For those who have not been following my story, here is a synopsis. After a really nice holiday season this past year, I decided to make amends and curtail my spending for the month of January (see original post). Now that January is over (!!), here is a brief summary of how it went and some of the things that I learned.
The second half of our “no spending” month went better than the first. After some notable failures in the first two weeks, there were no new impulse purchases (victory!!), though did need to take care of a few things that weren’t planned. These included the following:
- guinea pig food & bedding (no furry animal that greets me on its hind legs, wiggling and chirping, is going to get shorted),
- Ahi Tuna for our dinner guests (wimped out and went with a tried and true recipe)
- printer ink (thought about deferring, but it was exam week and the tension was killer)
- AP Euro study guide (see exam week reference).
And my conclusions?
Creativity can compensate for a myriad of issues. In my corporate days, I would have gone to Trader Joe’s before a dinner party and tossed a few packages of appetizers into my cart. Last weekend, I had the ingredients for baba ghanoush with raw vegetables, so that is what I served. It was easy, healthy and satisfying. I even got to see one of my guests (one of my more food-savvy friends) savor a bite, roll it around his mouth, and declare it the best he’d ever had.
Of course the creativity extends beyond food. Instead of buying a Packer shirt for a playoff party, I found a pair of gold jeans (no, really, this is not my attempt at humor) and a green shirt.
Even better, I left the party with the loan of a real Packer shirt that no longer fit the hostess. All set for the Super Bowl!
And don’t forget good ol’ self-reliance as my husband took care of a malfunctioning water heater timer himself. We haven’t lived in an old house for 20 years and not learned a few things!

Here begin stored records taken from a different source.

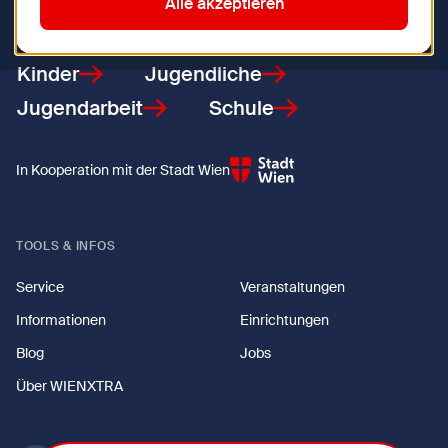
Zurück zur Startseite
Alle akzeptieren
Kinder
Jugendliche
Jugendarbeit
Schule
In Kooperation mit der Stadt Wien
TOOLS & INFOS
Service
Veranstaltungen
Informationen
Einrichtungen
Blog
Jobs
Über WIENXTRA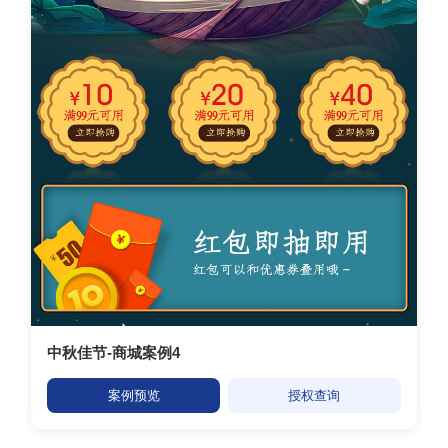
中秋佳节-商城案例4
案例预览
授权查询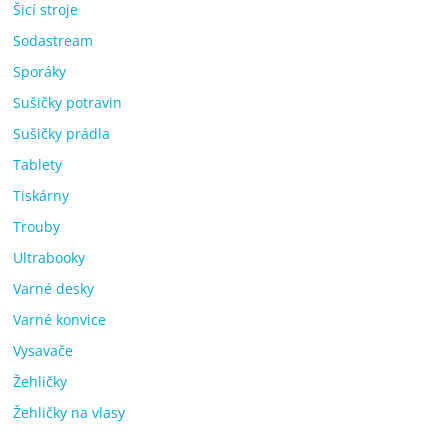
Šicí stroje
Sodastream
Sporáky
Sušičky potravin
Sušičky prádla
Tablety
Tiskárny
Trouby
Ultrabooky
Varné desky
Varné konvice
Vysavače
Žehličky
Žehličky na vlasy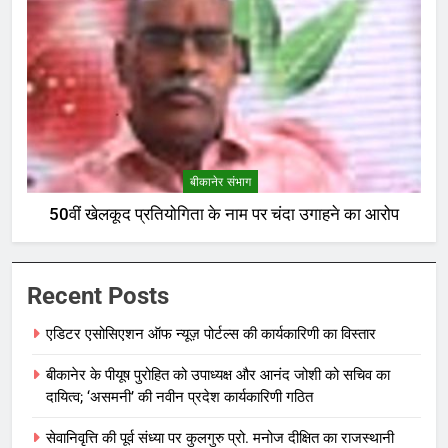
बीकानेर संभाग
50वीं खेलकूद प्रतियोगिता के नाम पर चंदा उगाहने का आरोप
Recent Posts
एडिटर एसोसिएशन ऑफ न्यूज़ पोर्टल्स की कार्यकारिणी का विस्तार
बीकानेर के पीयूष पुरोहित को उपाध्यक्ष और आनंद जोशी को सचिव का
दायित्व; ‘असमनी’ की नवीन प्रदेश कार्यकारिणी गठित
सेवानिवृत्ति की पूर्व संध्या पर कुलगुरु प्रो. मनोज दीक्षित का राजस्थानी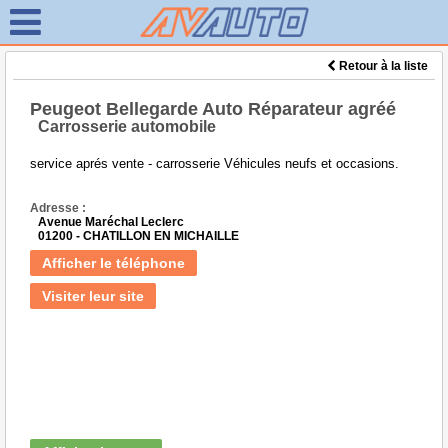
Retour à la liste
Peugeot Bellegarde Auto Réparateur agréé
Carrosserie automobile
service aprés vente - carrosserie Véhicules neufs et occasions.
Adresse :
Avenue Maréchal Leclerc
01200 - CHATILLON EN MICHAILLE
Afficher le téléphone
Visiter leur site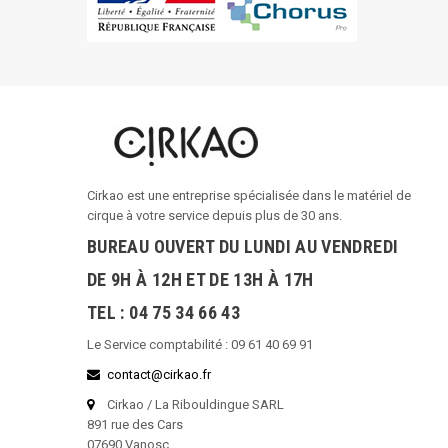
Cirkao est une entreprise spécialisée dans le matériel de
cirque à votre service depuis plus de 30 ans.
BUREAU OUVERT DU LUNDI AU VENDREDI
DE 9H À 12H ET DE 13H À 17H
TEL : 04 75 34 66 43
Le Service comptabilité : 09 61 40 69 91
contact@cirkao.fr
Cirkao / La Ribouldingue SARL
891 rue des Cars
07690 Vanosc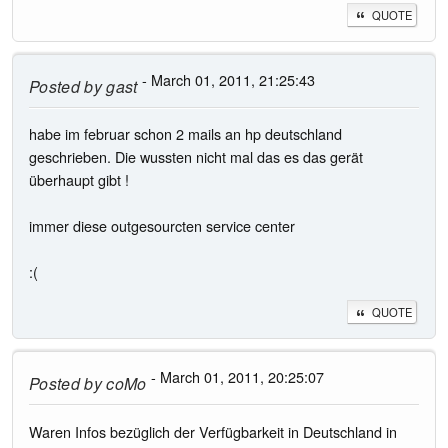
QUOTE
- March 01, 2011, 21:25:43
Posted by
gast
habe im februar schon 2 mails an hp deutschland
geschrieben. Die wussten nicht mal das es das gerät
überhaupt gibt !
immer diese outgesourcten service center
:(
QUOTE
- March 01, 2011, 20:25:07
Posted by
coMo
Waren Infos bezüglich der Verfügbarkeit in Deutschland in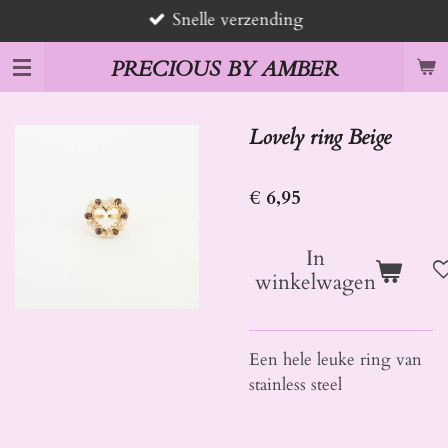
Snelle verzending
Ga
direct
PRECIOUS BY AMBER
naar
de
hoofdinhoud
Lovely ring Beige
€ 6,95
In
winkelwagen
Een hele leuke ring van
stainless steel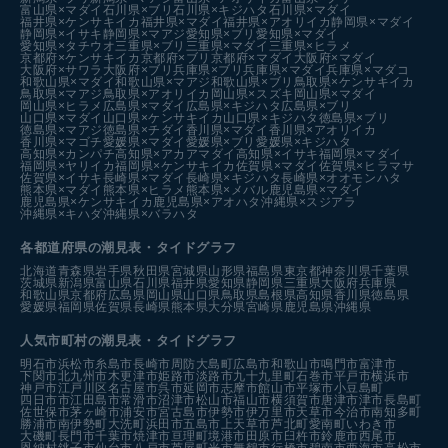
富山県×マダイ
石川県×ブリ
石川県×キジハタ
石川県×マダイ
福井県×ケンサキイカ
福井県×マダイ
福井県×アオリイカ
静岡県×マダイ
静岡県×イサキ
静岡県×マアジ
愛知県×ブリ
愛知県×マダイ
愛知県×タチウオ
三重県×ブリ
三重県×マダイ
三重県×ヒラメ
京都府×ケンサキイカ
京都府×ブリ
京都府×マダイ
大阪府×マダイ
大阪府×サワラ
大阪府×ブリ
兵庫県×ブリ
兵庫県×マダイ
兵庫県×マダコ
和歌山県×マダイ
和歌山県×マアジ
和歌山県×ブリ
鳥取県×ケンサキイカ
鳥取県×マアジ
鳥取県×アオリイカ
岡山県×スズキ
岡山県×マダイ
岡山県×ヒラメ
広島県×マダイ
広島県×キジハタ
広島県×ブリ
山口県×マダイ
山口県×ケンサキイカ
山口県×キジハタ
徳島県×ブリ
徳島県×マアジ
徳島県×チダイ
香川県×マダイ
香川県×アオリイカ
香川県×マゴチ
愛媛県×マダイ
愛媛県×ブリ
愛媛県×キジハタ
高知県×カンパチ
高知県×アカアマダイ
高知県×イサキ
福岡県×マダイ
福岡県×ヤリイカ
福岡県×ケンサキイカ
佐賀県×マダイ
佐賀県×ヒラマサ
佐賀県×イサキ
長崎県×マダイ
長崎県×キジハタ
長崎県×オオモンハタ
熊本県×マダイ
熊本県×ヒラメ
熊本県×メバル
鹿児島県×マダイ
鹿児島県×ケンサキイカ
鹿児島県×アオハタ
沖縄県×スジアラ
沖縄県×キハダ
沖縄県×バラハタ
各都道府県の潮見表
・タイドグラフ
北海道
青森県
岩手県
秋田県
宮城県
山形県
福島県
東京都
神奈川県
千葉県
茨城県
新潟県
富山県
石川県
福井県
愛知県
静岡県
三重県
大阪府
兵庫県
和歌山県
京都府
広島県
岡山県
山口県
鳥取県
島根県
高知県
香川県
徳島県
愛媛県
福岡県
佐賀県
長崎県
熊本県
大分県
宮崎県
鹿児島県
沖縄県
人気市町村の潮見表・タイドグラフ
明石市
浜松市
糸島市
長崎市
周防大島町
広島市
和歌山市
鳴門市
富津市
下関市
北九州市
木更津市
姫路市
淡路市
九十九里町
石巻市
平戸市
横浜市
神戸市
江戸川区
名古屋市
呉市
延岡市
志摩市
館山市
平塚市
小豆島町
四日市市
江田島市
常滑市
沼津市
松山市
福山市
横須賀市
唐津市
津市
長島町
佐世保市
茅ヶ崎市
浦安市
宮古島市
伊勢市
伊万里市
天草市
今治市
南知多町
勝浦市
南伊勢町
大洗町
浜田市
五島市
上天草市
芦北町
愛南町
いわき市
大磯町
長門市
千葉市
焼津市
亘理町
境港市
田原市
臼杵市
鈴鹿市
西尾市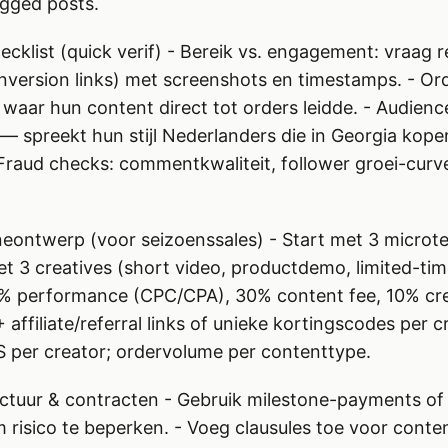
gged posts.
cklist (quick verif) - Bereik vs. engagement: vraag r
nversion links) met screenshots en timestamps. - Or
waar hun content direct tot orders leidde. - Audienc
 spreekt hun stijl Nederlanders die in Georgia kopen
- Fraud checks: commentkwaliteit, follower groei-curv
ontwerp (voor seizoenssales) - Start met 3 microte
et 3 creatives (short video, productdemo, limited-time
0% performance (CPC/CPA), 30% content fee, 10% crea
affiliate/referral links of unieke kortingscodes per cre
per creator; ordervolume per contenttype.
uctuur & contracten - Gebruik milestone-payments of
risico te beperken. - Voeg clausules toe voor conte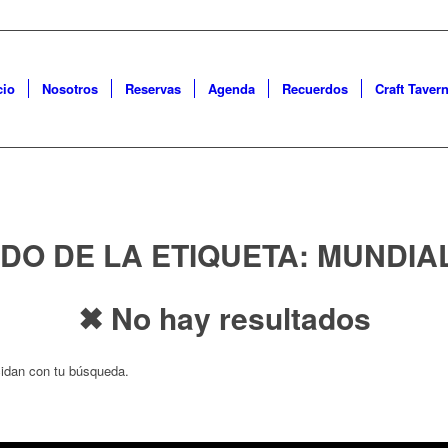
cio
Nosotros
Reservas
Agenda
Recuerdos
Craft Taver
ADO DE LA ETIQUETA:
MUNDIAL
✖ No hay resultados
cidan con tu búsqueda.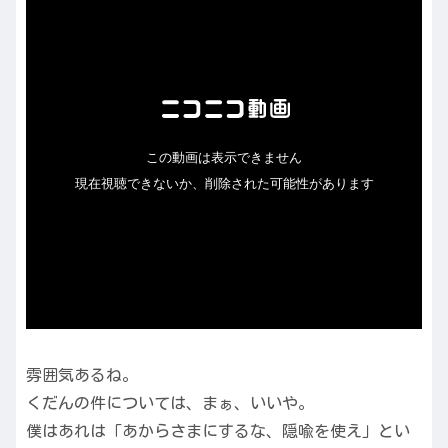
雰囲気あるね。
くだんの件については、まぁ、いいや。
僕はあれは「あからさまにするな、隠喩を使え」とい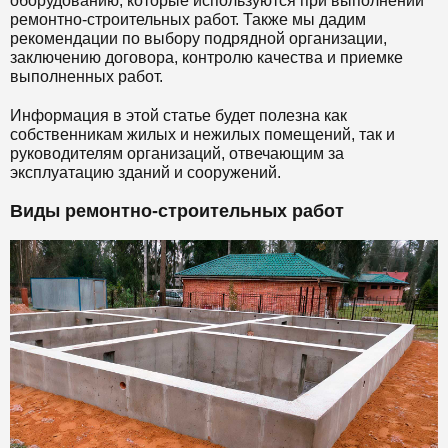
оборудованию, которые используются при выполнении
ремонтно-строительных работ. Также мы дадим
рекомендации по выбору подрядной организации,
заключению договора, контролю качества и приемке
выполненных работ.
Информация в этой статье будет полезна как
собственникам жилых и нежилых помещений, так и
руководителям организаций, отвечающим за
эксплуатацию зданий и сооружений.
Виды ремонтно-строительных работ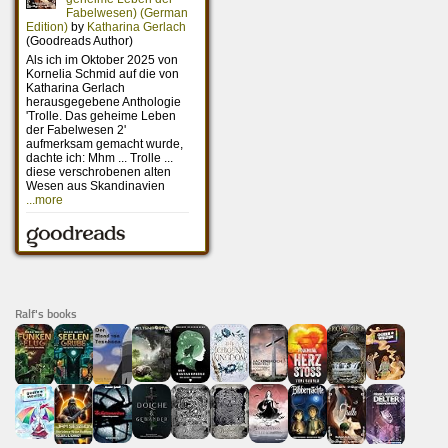
Ralf's books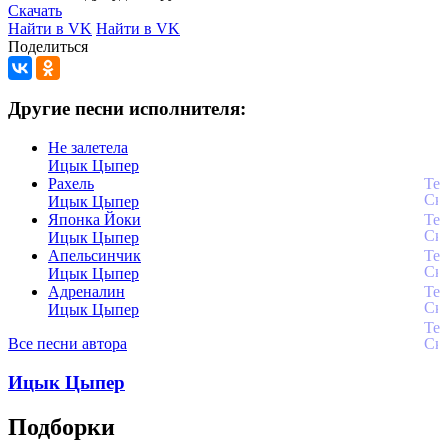
Скачать
Найти в VK
Найти в VK
Поделиться
Другие песни исполнителя:
Не залетела
Ицык Цыпер
Рахель
Ицык Цыпер
Японка Йоки
Ицык Цыпер
Апельсинчик
Ицык Цыпер
Адреналин
Ицык Цыпер
Все песни автора
Ицык Цыпер
Подборки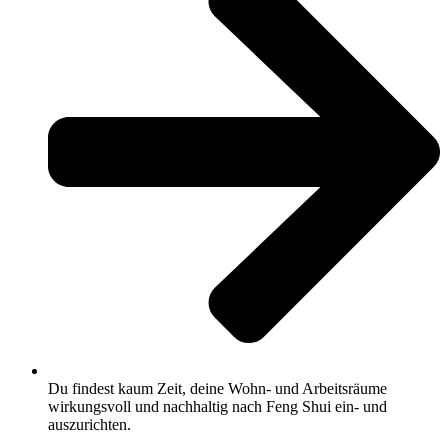
Du findest kaum Zeit, deine Wohn- und Arbeitsräume
wirkungsvoll und nachhaltig nach Feng Shui ein- und
auszurichten.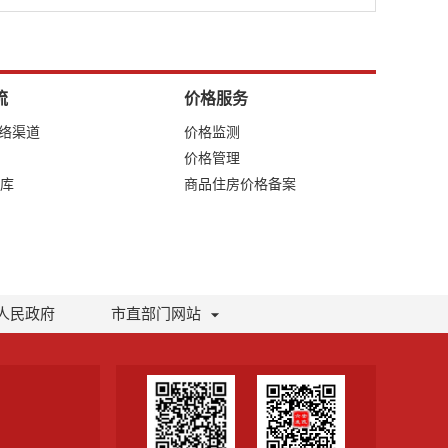
流
价格服务
网络渠道
价格监测
价格管理
库
商品住房价格备案
人民政府
市直部门网站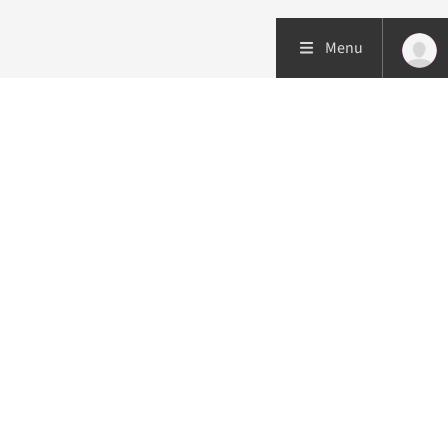
Menu
Patiëntenzorg
Research
Onderwijs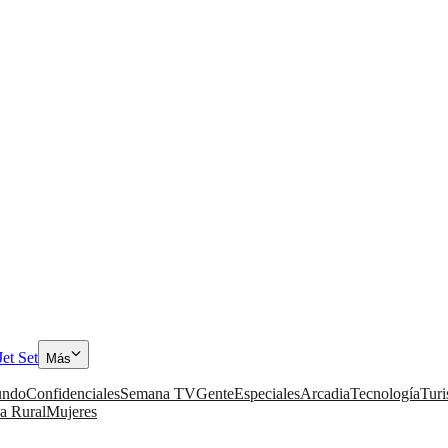
Jet Set
Más
ndo
Confidenciales
Semana TV
Gente
Especiales
Arcadia
Tecnología
Tur
a Rural
Mujeres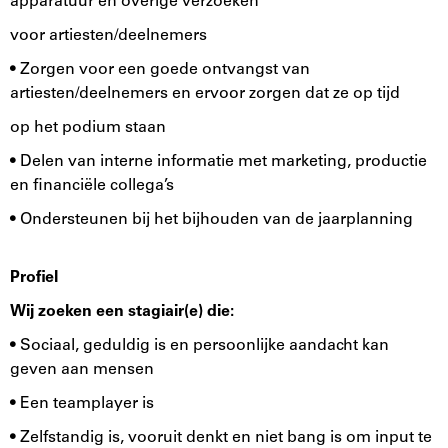
apparatuur en overige verzoeken
voor artiesten/deelnemers
• Zorgen voor een goede ontvangst van
artiesten/deelnemers en ervoor zorgen dat ze op tijd
op het podium staan
• Delen van interne informatie met marketing, productie
en financiële collega’s
• Ondersteunen bij het bijhouden van de jaarplanning
Profiel
Wij zoeken een stagiair(e) die:
• Sociaal, geduldig is en persoonlijke aandacht kan
geven aan mensen
• Een teamplayer is
• Zelfstandig is, vooruit denkt en niet bang is om input te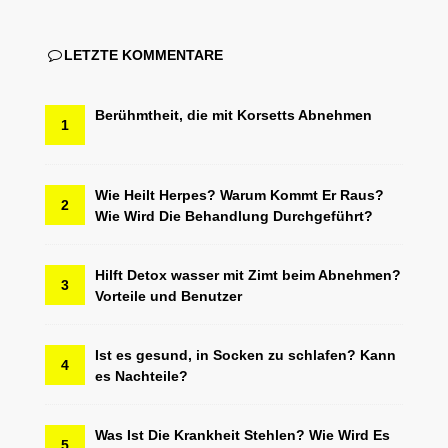
LETZTE KOMMENTARE
Berühmtheit, die mit Korsetts Abnehmen
1
Wie Heilt Herpes? Warum Kommt Er Raus?
2
Wie Wird Die Behandlung Durchgeführt?
Hilft Detox wasser mit Zimt beim Abnehmen?
3
Vorteile und Benutzer
Ist es gesund, in Socken zu schlafen? Kann
4
es Nachteile?
Was Ist Die Krankheit Stehlen? Wie Wird Es
5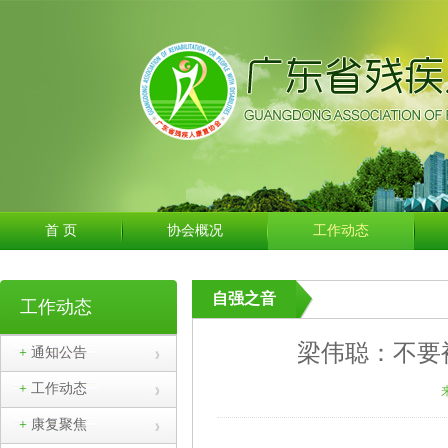
首 页
协会概况
工作动态
自强之音
工作动态
梁伟聪：不要
+
通知公告
+
工作动态
+
康复聚焦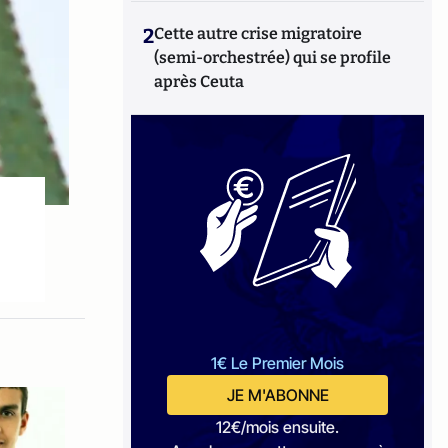
2
Cette autre crise migratoire
(semi-orchestrée) qui se profile
après Ceuta
1€ Le Premier Mois
JE M'ABONNE
12€/mois ensuite.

Frugality increases your awareness of waste. If you are buying something with the express purpose of throwing it out—be it sandwich bags or paper towels—it doesn’t feel quite right if you are cashing in scarce resources. We are now very used to using cloth rags instead of paper towels. Washed weekly then stored back with the dish towels, they are always ready and convenient, unlike the paper towels we were always running to the basement to retrieve. I am still struggling with the sandwich bags—getting reusable containers out of the lunchbox in time to wash is kind of like getting the kids to put their laundry in the hamper.
I think this has indirectly helped me to lose weight by promoting natural eating even further. Before the holidays, I had lost six pounds on a bet, but gained a few back with the ensuing festivities. After a January of “no spending” and working almost exclusively with the healthy foods remaining from my CSAs, the extra pounds have disappeared on their own. Eating baba ghanoush with carrots and rutabaga is clearly easier on the waistline than cheese dip or anything in puff pastry.
Being cheap can get off your butt. Every year I plan to push more on using up the last of the CSA foods. With a heightened awareness of waste, I actually did. I froze squash and potatoes (did you know you can boil and freeze potatoes just fine?) and finished things that were almost gone. This isn’t even just a budget measure; reheating potatoes is going to be a time saver in March!
And now that it’s February? I enjoyed the time, the savings and even the challenge that this exercise has provided. I think I may just try to keep some of the “no spending” spirit alive. But first I’m making a shopping trip.